Теперь Васарис часто вспоминал, как давным-давно, еще будучи в семинарии, он однажды мог ее поцеловать, но из скромности не решился и как потом жалел об этом; думал, что уже никогда, никогда ему больше не удастся поцеловать ее.
Теперь он видел, что это «никогда, никогда» минуло, кончилось. Он понимал, что если захочет, то сможет завязать с ней более близкие отношения, нежели двенадцать лет назад. Но хотелось ли ему этого? Он уверял себя, что нет, но соблазн был велик.

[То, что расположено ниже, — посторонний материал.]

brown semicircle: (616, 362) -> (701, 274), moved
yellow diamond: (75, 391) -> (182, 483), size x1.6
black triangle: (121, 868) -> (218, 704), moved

Присматривая за Витукасом, он бывал у Глауджюсов и встречался с Люцией. Они виделись почти каждую неделю. Обыкновенно он оставался ужинать и просиживал целый вечер. Глауджюс, казалось, был доволен этим. Директор гимназии, поэт, да еще и ксендз — пусть его ходит! Когда они садились за ужин, Глауджюс чаще всего углублялся в газету или молчал, изредка вставляя свое бессмысленное «так-так». После ужина он удалялся в кабинет; вскоре, пожелав доброй ночи, уходил и Витукас, и Васарис оставался наедине с Люцией.
Эти вечера их сближали, волновали его воображение, дразнили чувственность. Люция его не стеснялась, считала своим человеком, только избегала показываться ему неподкрашенной и неприодетой. Вообще после ужина, если никого больше не ждали, она выходила в гостиную в свободном халатике и в комнатных туфлях. Иногда она играла на пианино, и он слушал музыку, следя за проворными движениями ее пальцев, иногда забиралась с ногами в кресло или полулежала на диване, и они покуривали и болтали о разных пустяках.

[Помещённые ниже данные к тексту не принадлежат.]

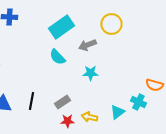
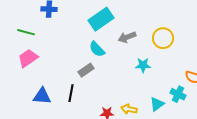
yellow circle: (111, 24) -> (163, 38), moved
cyan star: (90, 73) -> (143, 65), moved
gray rectangle: (62, 102) -> (86, 70), moved

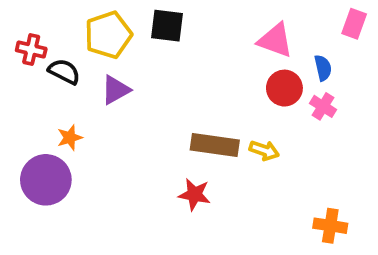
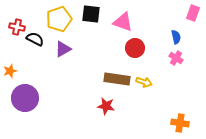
pink triangle: (275, 40) -> (123, 22), moved
red circle: (284, 88) -> (135, 48), moved
orange star: (70, 138) -> (10, 71), moved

Людас Васарис вскоре заметил, что теперешние манеры Люции напоминают ему баронессу Райнакене, с которой он познакомился десять лет назад, когда еще был викарием Калнинского прихода. Разница состояла в том, что баронесса была содержательней, беседа с нею часто давала пищу его уму, быть может, даже формировала его. А Глауджювене чаровала его или, вернее, пленяла, как пленяет запоздалый летний цветок своей чуть увядшей прелестью.

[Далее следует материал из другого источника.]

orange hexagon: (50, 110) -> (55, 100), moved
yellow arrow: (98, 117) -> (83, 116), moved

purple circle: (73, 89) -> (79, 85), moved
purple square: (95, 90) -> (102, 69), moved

Васарис вспомнил, что и Люце когда-то умела будить в нем глубокие чувства и мысли, но теперешняя госпожа Глауджювене не любила вдаваться в рассуждения о жизни. Иногда Васарис думал, что Люция стала примитивней, беднее духом; он знал, что она несчастна, даже страдает, но не мог заставить себя сочувствовать этой роскошной даме, которая, удобно развалившись в мягком кресле, показывает ему круглые, обтянутые шелковыми чулками, колени.
Когда он возвращался после таких вечеров, ему хотелось погрустить о прежней Люце, брызжущей красотой здоровой юности, пахнущей ветром полей, радовавшейся палевым бессмертникам с Заревой горы. Ему хотелось погрустить и о себе, каким он был тогда, когда скромно отводил глаза от ее чуть обозначавшейся под платьем груди и переживал целую гамму чувств при мысли о поцелуе.
Да, иногда ему хотелось погрустить, но грусти не было. В конце концов Васарис должен был сознаться, что теперешняя Люция нравится ему больше какой-нибудь целомудренной провинциалочки и что госпожу Глауджювене с модной стрижкой и тонкой талией он не променял бы на здоровую, полную, с блестящими толстыми косами госпожу Бразгене.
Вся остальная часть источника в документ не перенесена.